Last Updated: 04/03/15
Psychiatry Career Guide
Psychiatrists are physicians that specialize in the prevention, diagnosis and treatment of mental and emotional disorders, addictions and other psychotic disorders. Some of the conditions you might diagnose and treat such conditions as bipolar disorder, depression, anxiety, schizophrenia, substance abuse and gender identity issues just to name a few. Psychiatrists generally use a combination of medications and psychotherapy to treat their patients. Sometimes psychiatrists order diagnostic laboratory tests to help make their diagnosis and may have to intervene with family members of the patient who are having difficulty coping with the diagnosis and care of the patient. Like other physician specialties, you can choose to sub-specialize in various areas of psychiatry, including: addictions, children and adolescents, clinical neurophysiology, forensic psychiatry, geriatric psychiatry, pain management, palliative medicine, psychosomatic medicine and sleep medicine.

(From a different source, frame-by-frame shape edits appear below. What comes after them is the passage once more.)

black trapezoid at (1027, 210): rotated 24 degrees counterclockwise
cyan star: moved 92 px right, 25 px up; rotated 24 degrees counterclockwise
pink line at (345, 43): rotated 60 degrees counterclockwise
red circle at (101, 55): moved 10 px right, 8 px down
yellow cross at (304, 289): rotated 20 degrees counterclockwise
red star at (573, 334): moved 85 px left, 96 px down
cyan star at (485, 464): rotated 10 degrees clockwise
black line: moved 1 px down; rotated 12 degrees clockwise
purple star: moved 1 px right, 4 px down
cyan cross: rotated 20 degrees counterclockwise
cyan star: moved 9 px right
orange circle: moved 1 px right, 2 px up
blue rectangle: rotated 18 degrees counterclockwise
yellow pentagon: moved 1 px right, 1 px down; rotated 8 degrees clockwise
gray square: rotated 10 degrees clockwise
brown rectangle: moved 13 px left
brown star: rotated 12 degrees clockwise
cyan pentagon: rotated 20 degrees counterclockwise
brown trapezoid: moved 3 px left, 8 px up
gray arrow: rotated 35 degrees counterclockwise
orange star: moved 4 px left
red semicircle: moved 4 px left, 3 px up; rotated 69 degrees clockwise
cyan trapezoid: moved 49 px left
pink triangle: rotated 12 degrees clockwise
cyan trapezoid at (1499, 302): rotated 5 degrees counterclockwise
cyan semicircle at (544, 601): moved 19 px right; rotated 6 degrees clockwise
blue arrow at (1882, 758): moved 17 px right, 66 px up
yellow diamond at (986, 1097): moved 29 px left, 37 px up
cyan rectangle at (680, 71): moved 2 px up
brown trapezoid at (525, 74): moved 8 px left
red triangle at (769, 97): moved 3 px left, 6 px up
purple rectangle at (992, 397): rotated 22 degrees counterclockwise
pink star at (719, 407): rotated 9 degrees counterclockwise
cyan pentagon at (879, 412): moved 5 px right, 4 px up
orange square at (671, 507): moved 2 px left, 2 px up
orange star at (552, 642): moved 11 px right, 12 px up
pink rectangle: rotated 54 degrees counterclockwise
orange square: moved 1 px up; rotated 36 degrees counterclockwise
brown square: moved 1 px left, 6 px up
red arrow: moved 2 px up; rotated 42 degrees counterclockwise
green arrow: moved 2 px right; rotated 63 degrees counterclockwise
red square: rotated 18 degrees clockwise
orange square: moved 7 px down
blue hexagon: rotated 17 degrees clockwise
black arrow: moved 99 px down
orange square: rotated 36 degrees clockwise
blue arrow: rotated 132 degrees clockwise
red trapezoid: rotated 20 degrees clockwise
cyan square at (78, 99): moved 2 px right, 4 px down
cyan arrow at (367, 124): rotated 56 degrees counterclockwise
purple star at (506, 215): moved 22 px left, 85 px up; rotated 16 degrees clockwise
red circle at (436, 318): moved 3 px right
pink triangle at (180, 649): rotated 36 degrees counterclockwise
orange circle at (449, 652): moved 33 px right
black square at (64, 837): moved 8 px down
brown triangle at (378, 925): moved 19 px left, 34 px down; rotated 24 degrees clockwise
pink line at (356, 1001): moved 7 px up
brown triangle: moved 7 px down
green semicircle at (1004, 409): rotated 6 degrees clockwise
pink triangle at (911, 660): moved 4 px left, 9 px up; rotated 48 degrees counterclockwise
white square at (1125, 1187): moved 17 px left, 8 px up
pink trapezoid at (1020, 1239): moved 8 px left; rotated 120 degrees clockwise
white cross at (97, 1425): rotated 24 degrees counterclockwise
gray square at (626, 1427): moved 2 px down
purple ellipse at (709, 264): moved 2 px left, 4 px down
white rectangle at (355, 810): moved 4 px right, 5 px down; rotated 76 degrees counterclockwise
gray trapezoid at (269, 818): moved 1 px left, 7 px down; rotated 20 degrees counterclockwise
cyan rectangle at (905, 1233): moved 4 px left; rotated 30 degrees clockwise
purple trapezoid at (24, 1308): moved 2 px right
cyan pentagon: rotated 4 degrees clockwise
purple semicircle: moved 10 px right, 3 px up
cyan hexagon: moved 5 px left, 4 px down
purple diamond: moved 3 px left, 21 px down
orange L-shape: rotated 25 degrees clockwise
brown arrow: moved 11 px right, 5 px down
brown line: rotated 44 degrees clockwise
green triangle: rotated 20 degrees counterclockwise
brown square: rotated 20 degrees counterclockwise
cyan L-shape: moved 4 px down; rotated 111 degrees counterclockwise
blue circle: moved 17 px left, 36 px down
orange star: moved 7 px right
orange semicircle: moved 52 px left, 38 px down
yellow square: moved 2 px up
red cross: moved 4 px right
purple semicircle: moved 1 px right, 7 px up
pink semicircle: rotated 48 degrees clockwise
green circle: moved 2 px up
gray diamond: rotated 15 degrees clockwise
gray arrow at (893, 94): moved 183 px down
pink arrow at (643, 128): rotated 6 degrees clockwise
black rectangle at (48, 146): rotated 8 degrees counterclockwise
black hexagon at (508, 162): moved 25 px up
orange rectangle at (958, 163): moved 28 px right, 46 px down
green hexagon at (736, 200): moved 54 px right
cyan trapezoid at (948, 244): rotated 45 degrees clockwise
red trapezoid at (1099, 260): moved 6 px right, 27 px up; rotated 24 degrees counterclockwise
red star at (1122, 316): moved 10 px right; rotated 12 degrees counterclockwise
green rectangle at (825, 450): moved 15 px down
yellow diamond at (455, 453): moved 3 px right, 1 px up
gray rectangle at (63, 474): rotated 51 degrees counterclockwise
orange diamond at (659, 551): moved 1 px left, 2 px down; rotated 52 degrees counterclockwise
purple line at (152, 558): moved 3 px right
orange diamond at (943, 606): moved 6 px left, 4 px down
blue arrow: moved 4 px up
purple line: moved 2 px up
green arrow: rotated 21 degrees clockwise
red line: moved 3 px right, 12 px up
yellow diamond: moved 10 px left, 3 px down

As a psychiatrist you could work in a hospital, clinic, research institution, university medical center or a private practice as part of a physicians group or owning the practice yourself. If you work in a hospital setting your hours might be more irregular than if you worked in a private practice or clinic where you would typically keep normal office hours. In the hospital setting you might have to spend a portion of your time on-call.
In a 2012 Medscape survey on physician lifestyles, physicians from 26 different specialties were asked to rate their happiness out side of work on a scale from 1 to 5, with 5 being the happiest. Physiatrists scored an average of 3.99, which placed them eighth out of all of the specialties.
Psychiatry Training Requirements:
In order to become a psychiatrist you must first complete a four year medical school program followed by a four year residency program. If you choose to sub-specialize, you will have to complete an additional one to two years of training in that specialty within psychiatry. Before you can practice, you will also have to pass the U.S. Medical Licensing Examination (USMLE). While it is not required, you can also take the certification exam given by the American Board of Psychiatry and Neurology to become board certified in psychiatry. This certification can help you obtain a better job, more patients and a higher income.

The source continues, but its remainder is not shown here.